### EXERCISE BRIEF
Return only what lies between the first line of the entries and the line containing "Endnu mere feriehygge", both lines included.

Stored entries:
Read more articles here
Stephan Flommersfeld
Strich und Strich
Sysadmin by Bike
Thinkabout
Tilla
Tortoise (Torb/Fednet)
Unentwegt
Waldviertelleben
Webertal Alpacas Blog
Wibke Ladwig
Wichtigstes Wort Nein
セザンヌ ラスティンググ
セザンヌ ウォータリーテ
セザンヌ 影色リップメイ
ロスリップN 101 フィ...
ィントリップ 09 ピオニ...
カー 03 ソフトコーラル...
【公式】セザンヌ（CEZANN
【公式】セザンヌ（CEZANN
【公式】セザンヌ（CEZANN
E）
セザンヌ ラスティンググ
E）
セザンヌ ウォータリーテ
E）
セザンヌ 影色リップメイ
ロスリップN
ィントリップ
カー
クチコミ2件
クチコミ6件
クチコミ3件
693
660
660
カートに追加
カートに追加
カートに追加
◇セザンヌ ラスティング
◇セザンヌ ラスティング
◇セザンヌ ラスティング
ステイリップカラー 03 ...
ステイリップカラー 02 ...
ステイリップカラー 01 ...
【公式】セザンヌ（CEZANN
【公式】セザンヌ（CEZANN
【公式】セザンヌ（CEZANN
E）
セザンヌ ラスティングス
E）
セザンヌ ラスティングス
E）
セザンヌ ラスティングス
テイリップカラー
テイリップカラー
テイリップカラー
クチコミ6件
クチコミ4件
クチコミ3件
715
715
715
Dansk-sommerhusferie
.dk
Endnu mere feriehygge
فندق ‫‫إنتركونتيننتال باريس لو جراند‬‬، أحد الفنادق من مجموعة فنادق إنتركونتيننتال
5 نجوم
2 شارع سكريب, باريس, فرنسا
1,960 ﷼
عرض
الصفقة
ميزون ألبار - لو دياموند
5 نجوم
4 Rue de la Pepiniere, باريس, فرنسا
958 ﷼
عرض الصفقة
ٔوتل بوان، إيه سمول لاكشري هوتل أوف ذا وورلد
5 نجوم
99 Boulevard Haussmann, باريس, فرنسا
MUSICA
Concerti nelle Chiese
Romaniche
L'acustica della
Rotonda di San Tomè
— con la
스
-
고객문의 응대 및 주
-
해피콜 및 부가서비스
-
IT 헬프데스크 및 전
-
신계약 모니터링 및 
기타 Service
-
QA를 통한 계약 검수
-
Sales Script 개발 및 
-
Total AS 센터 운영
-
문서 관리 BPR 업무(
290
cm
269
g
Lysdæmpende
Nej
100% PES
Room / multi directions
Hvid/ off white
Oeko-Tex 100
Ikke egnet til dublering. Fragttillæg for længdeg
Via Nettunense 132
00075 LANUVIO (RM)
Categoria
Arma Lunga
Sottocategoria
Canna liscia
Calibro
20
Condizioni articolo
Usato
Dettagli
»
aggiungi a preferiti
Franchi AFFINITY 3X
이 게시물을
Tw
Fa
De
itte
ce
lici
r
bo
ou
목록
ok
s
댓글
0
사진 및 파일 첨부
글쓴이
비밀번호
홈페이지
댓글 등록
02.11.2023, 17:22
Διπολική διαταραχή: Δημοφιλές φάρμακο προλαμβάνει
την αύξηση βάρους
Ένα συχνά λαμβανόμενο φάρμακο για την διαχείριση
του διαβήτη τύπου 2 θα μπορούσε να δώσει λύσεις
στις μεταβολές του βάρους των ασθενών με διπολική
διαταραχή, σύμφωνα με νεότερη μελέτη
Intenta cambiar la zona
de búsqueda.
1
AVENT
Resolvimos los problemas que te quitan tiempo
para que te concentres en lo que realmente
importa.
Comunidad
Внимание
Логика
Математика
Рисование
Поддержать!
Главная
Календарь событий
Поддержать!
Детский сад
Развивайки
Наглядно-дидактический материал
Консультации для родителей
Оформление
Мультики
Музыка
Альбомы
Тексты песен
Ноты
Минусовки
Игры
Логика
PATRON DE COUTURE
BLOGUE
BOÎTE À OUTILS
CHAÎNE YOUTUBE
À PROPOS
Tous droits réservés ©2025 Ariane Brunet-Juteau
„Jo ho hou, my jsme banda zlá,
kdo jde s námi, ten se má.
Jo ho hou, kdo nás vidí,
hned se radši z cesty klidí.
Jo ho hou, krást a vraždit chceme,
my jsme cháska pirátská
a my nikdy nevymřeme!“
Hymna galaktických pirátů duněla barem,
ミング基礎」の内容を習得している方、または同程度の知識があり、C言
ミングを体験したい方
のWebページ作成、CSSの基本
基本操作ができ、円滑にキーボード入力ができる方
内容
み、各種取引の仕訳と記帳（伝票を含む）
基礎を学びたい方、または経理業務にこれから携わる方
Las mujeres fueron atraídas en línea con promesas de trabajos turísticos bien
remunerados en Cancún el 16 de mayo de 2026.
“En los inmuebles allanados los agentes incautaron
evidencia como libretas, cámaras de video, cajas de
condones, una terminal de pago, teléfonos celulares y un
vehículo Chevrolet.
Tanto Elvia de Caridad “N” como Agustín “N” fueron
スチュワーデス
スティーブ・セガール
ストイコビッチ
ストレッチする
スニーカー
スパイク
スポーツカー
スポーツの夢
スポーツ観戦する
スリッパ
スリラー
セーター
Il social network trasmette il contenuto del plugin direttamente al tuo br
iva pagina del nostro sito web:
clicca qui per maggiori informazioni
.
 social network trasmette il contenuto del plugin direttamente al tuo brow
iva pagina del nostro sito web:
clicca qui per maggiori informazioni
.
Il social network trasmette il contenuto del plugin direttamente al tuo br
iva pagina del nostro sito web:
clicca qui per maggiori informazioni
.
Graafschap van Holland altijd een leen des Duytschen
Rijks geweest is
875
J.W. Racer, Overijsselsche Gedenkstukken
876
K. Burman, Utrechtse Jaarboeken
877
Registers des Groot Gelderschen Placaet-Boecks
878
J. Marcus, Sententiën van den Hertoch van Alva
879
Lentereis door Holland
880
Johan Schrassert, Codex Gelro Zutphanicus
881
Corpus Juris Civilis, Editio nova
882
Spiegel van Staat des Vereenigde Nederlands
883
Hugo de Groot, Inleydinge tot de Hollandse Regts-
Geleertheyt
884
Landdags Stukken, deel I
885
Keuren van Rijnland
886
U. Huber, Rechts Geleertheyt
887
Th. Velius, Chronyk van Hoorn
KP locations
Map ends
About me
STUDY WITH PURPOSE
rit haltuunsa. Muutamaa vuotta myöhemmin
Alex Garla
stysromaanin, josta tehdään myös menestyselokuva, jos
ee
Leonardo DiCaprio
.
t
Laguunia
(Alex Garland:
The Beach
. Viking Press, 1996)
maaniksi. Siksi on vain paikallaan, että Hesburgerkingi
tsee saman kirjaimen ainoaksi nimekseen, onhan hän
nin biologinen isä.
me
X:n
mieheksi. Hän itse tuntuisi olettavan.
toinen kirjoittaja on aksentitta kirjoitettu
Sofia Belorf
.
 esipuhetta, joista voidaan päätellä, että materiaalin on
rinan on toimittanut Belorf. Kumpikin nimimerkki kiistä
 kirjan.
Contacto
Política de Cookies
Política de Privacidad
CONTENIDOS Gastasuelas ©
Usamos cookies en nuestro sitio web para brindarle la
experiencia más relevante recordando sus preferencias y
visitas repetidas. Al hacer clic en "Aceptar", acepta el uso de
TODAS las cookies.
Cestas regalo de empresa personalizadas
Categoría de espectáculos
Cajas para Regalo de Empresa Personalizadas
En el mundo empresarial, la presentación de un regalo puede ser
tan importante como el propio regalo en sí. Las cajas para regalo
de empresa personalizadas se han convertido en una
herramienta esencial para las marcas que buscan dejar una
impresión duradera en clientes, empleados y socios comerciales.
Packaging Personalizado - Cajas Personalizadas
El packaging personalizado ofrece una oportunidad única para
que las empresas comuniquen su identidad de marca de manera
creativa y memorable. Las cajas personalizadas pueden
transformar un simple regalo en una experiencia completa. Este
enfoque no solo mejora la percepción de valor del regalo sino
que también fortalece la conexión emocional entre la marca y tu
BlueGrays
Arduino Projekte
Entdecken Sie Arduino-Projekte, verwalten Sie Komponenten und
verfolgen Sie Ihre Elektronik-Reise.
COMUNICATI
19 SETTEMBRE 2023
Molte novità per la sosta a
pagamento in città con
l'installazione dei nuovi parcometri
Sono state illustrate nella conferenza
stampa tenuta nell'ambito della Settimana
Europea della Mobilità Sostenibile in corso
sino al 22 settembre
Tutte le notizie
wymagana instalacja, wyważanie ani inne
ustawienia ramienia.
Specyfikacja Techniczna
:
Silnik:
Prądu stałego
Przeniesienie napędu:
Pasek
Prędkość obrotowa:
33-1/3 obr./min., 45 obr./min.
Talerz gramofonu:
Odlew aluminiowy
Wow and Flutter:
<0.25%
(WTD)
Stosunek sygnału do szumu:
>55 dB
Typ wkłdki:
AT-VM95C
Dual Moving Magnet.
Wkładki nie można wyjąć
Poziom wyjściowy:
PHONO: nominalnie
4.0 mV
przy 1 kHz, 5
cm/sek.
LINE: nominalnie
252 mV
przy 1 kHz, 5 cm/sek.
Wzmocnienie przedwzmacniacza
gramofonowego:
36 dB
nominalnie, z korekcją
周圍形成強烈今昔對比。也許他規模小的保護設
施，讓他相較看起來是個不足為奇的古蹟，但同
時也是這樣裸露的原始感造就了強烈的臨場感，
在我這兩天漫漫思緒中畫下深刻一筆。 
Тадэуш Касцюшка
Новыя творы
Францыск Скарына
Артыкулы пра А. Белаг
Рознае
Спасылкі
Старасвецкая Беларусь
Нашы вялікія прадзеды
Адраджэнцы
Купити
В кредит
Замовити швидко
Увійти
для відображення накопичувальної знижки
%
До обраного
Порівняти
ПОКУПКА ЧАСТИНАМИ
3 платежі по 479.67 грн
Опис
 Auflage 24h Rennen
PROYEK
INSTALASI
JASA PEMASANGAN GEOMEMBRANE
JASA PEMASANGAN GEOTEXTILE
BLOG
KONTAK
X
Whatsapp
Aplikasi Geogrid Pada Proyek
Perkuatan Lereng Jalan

### EXERCISE SOLUTION
Read more articles here
Stephan Flommersfeld
Strich und Strich
Sysadmin by Bike
Thinkabout
Tilla
Tortoise (Torb/Fednet)
Unentwegt
Waldviertelleben
Webertal Alpacas Blog
Wibke Ladwig
Wichtigstes Wort Nein
セザンヌ ラスティンググ
セザンヌ ウォータリーテ
セザンヌ 影色リップメイ
ロスリップN 101 フィ...
ィントリップ 09 ピオニ...
カー 03 ソフトコーラル...
【公式】セザンヌ（CEZANN
【公式】セザンヌ（CEZANN
【公式】セザンヌ（CEZANN
E）
セザンヌ ラスティンググ
E）
セザンヌ ウォータリーテ
E）
セザンヌ 影色リップメイ
ロスリップN
ィントリップ
カー
クチコミ2件
クチコミ6件
クチコミ3件
693
660
660
カートに追加
カートに追加
カートに追加
◇セザンヌ ラスティング
◇セザンヌ ラスティング
◇セザンヌ ラスティング
ステイリップカラー 03 ...
ステイリップカラー 02 ...
ステイリップカラー 01 ...
【公式】セザンヌ（CEZANN
【公式】セザンヌ（CEZANN
【公式】セザンヌ（CEZANN
E）
セザンヌ ラスティングス
E）
セザンヌ ラスティングス
E）
セザンヌ ラスティングス
テイリップカラー
テイリップカラー
テイリップカラー
クチコミ6件
クチコミ4件
クチコミ3件
715
715
715
Dansk-sommerhusferie
.dk
Endnu mere feriehygge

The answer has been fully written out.